Now, when you meet on the 26th, I respectfully ask you all, as my favorite educational software wizards, to try to move forward with the idea that this system needs to function as a cohesive whole, no matter how many chaotic and disparate things are going on behind the scenes.  One way I see this happening is if, somehow, we start to think of tracking these systems differently--maybe having systems that work in parallel and often together at given points without being inextricably bound to one another: a learning object that can have comments/feedback conversations attached or not, grades and/or outcomes attached or not, in a portfolio--now THAT would be a powerful tool for a student to control and wield.  I'm not sure if that is what you meant, Martin, but if it is, it really caught my attention.

And Jason, if you are starting to envision a commenting ability that might replace the other options causing the feedback loops I described, so that all of the feedback related to a learning object starts getting logged in the same place--then I am liking that conversation direction, too.

Back to the how:  You know I have no business talking about the how, really, so I'll just leave that part of the discussion to you with one plea: Whatever you all decide to do, make it so that it is something simple that can be done in very few steps with no extra settings and no complications involving decisions that a site admin has to make when it really is a question of individual preference on the part of the teacher.

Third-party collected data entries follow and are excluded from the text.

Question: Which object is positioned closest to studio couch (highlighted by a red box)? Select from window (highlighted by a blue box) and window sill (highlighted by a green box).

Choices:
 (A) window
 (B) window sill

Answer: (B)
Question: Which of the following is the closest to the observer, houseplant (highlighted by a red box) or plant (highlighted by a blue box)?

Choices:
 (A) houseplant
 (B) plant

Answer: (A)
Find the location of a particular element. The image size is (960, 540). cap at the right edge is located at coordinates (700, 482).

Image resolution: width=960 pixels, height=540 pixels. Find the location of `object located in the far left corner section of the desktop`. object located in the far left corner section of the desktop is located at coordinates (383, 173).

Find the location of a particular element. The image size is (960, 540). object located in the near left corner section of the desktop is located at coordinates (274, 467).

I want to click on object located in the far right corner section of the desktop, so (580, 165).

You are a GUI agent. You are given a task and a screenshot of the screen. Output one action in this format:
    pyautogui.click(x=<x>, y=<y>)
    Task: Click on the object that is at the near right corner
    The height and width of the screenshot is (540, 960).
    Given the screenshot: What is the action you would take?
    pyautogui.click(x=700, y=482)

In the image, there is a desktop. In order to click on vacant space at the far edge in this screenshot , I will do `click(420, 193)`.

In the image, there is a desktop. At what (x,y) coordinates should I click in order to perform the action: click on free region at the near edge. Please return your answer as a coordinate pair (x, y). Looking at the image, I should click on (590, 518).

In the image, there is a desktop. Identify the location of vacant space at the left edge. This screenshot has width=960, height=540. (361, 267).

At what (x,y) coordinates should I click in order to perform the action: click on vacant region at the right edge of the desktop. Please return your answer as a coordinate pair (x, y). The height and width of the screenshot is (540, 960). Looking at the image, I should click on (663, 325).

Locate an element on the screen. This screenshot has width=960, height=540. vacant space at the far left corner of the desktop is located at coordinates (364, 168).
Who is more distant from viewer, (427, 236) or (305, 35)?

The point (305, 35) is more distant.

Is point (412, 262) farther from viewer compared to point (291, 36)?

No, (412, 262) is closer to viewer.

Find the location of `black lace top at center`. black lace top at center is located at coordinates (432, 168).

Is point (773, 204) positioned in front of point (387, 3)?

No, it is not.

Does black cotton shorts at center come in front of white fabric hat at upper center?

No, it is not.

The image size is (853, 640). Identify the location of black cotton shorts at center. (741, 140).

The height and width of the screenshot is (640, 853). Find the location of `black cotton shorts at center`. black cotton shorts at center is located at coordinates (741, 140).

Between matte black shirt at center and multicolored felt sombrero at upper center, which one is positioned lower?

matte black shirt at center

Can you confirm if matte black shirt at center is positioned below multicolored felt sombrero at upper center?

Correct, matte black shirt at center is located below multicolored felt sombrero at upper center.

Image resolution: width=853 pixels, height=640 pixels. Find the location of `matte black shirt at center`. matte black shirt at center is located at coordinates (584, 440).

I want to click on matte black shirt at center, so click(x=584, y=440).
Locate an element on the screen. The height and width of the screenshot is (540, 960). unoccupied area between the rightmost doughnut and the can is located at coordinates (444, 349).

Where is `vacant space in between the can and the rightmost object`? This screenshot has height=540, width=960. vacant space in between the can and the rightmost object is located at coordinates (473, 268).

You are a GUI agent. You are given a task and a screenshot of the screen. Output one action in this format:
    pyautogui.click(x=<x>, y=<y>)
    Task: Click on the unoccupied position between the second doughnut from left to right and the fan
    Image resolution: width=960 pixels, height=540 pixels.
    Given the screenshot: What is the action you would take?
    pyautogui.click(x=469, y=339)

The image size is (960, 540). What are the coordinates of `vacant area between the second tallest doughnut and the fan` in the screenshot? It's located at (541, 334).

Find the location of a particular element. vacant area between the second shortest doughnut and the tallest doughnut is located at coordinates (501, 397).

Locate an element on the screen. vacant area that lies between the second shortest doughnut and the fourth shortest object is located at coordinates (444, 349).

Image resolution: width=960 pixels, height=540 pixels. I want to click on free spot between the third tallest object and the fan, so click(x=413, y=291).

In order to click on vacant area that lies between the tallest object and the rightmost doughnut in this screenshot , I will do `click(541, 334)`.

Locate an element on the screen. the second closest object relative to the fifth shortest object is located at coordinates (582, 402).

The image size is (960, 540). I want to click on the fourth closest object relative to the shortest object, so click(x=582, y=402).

Finally: THANK YOU!  I like that you are still starting the conversation with what best promotes a richer learning experience.  smile

Average of ratings: Useful (3)
In reply to Lesli Smith

Re: Moodlerooms Proposed Comments User Interface Updates

by Jason Hardin -

To add some context to why we want to update the current commenting system. Moodlerooms is looking to do a lot of open source work this year. We have a specification for changes to outcomes, commenting and we are discussing the release of what we called Joule grader (to be renamed to something more appropriate) to Moodle HQ. If you take a look at Joule grader on youtube

this is our concept of a cohesive location for activity grading and comments. This along with the proposed addition of a message output event for comments IMO provides a student and teacher with a reduction in the feedback overload that your looking for.